Думай, что говоришь - [3]
Но и этого было мало. Ведь для него это были самые обычные слова. Он удивлялся вообще, что я кричу, но не понимал, будучи простым варварским мальчиком, и не мог понять, почему я кричу именно их и что это значит для меня.
И тогда я стала кричать на языке моего рода — те запрещённые слова, которым научил меня прадед Пафнутий Алексеевич.
И я крикнула слово «гмынх» (подушка) — слово его брата Николая, авиатора, погибшего в первую империалистическую войну на австрийском фронте.
И я крикнула слово «да́кань» (плесень) — слово его отца и «ома́вье» (искать) — слово его матери.
И я крикнула слово «ка́дье» (висеть, виснуть) — слово его бабушки, которую задавила лошадь.
И я крикнула слово «лума́жа» (ботинки, обувь) — слово его двоюродного брата Константина, умершего в 1911 году от рака горла.
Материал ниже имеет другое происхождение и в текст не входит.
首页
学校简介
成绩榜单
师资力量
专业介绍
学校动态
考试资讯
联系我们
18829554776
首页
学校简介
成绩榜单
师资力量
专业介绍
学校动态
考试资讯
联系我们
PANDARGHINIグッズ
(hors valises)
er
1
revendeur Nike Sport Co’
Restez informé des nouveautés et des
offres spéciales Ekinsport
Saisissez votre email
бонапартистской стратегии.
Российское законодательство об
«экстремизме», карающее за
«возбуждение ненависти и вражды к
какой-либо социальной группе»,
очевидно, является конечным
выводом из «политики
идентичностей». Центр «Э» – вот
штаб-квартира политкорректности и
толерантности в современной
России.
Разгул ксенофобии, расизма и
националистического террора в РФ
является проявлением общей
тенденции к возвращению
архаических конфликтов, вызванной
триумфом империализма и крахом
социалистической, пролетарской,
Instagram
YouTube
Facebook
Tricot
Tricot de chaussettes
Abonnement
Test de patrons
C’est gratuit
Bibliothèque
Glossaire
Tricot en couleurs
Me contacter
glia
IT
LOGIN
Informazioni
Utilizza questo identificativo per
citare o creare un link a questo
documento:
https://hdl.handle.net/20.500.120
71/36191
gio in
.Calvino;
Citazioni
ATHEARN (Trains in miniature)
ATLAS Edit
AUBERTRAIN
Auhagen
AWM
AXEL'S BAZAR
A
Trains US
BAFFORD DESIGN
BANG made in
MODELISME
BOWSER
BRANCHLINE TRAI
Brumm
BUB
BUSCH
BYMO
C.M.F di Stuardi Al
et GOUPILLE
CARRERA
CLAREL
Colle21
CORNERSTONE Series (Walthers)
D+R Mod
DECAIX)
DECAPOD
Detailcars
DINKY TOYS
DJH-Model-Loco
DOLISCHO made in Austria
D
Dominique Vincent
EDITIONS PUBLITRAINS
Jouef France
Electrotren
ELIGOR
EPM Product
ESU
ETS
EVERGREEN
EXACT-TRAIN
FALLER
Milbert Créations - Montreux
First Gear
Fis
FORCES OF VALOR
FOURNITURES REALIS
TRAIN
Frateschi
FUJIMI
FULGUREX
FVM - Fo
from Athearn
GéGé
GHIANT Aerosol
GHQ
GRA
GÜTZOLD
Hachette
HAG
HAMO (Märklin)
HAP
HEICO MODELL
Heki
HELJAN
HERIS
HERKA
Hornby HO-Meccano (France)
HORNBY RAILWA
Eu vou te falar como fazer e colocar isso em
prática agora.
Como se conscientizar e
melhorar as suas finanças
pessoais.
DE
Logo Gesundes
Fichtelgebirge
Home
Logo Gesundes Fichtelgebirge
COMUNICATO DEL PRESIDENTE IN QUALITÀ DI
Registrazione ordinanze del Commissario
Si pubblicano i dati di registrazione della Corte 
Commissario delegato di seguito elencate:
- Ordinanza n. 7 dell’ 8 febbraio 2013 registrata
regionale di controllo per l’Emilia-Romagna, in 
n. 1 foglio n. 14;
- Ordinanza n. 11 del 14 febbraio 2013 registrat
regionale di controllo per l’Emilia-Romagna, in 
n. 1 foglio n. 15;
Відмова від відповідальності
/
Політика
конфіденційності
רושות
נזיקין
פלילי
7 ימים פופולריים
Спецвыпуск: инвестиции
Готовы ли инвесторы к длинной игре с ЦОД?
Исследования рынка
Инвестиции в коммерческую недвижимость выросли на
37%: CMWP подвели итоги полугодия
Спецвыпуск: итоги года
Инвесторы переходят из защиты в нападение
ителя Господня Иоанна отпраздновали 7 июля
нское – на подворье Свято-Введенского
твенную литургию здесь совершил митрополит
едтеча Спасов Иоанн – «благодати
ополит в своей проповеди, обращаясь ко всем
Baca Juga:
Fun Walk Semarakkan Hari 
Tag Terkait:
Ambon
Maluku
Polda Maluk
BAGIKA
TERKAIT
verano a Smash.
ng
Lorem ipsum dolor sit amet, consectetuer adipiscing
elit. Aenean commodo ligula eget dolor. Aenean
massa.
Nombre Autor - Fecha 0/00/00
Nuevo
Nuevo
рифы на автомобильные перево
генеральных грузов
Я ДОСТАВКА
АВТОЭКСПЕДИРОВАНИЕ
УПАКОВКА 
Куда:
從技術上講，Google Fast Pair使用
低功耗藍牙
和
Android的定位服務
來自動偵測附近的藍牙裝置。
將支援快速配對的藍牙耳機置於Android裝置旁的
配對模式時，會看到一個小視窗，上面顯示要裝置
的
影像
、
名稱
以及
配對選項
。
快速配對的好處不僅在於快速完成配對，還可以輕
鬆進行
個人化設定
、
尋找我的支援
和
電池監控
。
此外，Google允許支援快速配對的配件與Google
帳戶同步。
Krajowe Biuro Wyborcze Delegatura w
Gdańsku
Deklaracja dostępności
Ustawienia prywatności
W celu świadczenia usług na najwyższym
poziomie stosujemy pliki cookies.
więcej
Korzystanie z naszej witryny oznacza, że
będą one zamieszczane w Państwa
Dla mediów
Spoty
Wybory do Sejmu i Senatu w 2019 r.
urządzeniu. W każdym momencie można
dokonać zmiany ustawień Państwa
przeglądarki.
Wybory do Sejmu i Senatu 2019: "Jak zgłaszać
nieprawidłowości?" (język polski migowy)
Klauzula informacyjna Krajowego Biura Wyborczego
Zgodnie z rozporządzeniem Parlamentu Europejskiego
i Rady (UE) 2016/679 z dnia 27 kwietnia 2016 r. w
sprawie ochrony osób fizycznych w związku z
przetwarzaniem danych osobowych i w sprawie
И я крикнула слово «у́лый» (прозрачный) — слово его двоюродной сестры Лидии, которая в 1918 году вышла замуж за турка и уехала в Турцию, где через год была задушена двумя старшими жёнами.
И я крикнула затем слова трёх его сыновей, двое из которых были репрессированы и умерли неизвестно где, а третий — мой дед — погиб в Великую Отечественную войну под Севастополем.
И я крикнула наконец слово «ста́мка» (секунда) — слово моего великого троюродного деда Емельяна, составителя словаря, который был убит его племянниками, Антоном и Александром, но который жив и ещё вернётся.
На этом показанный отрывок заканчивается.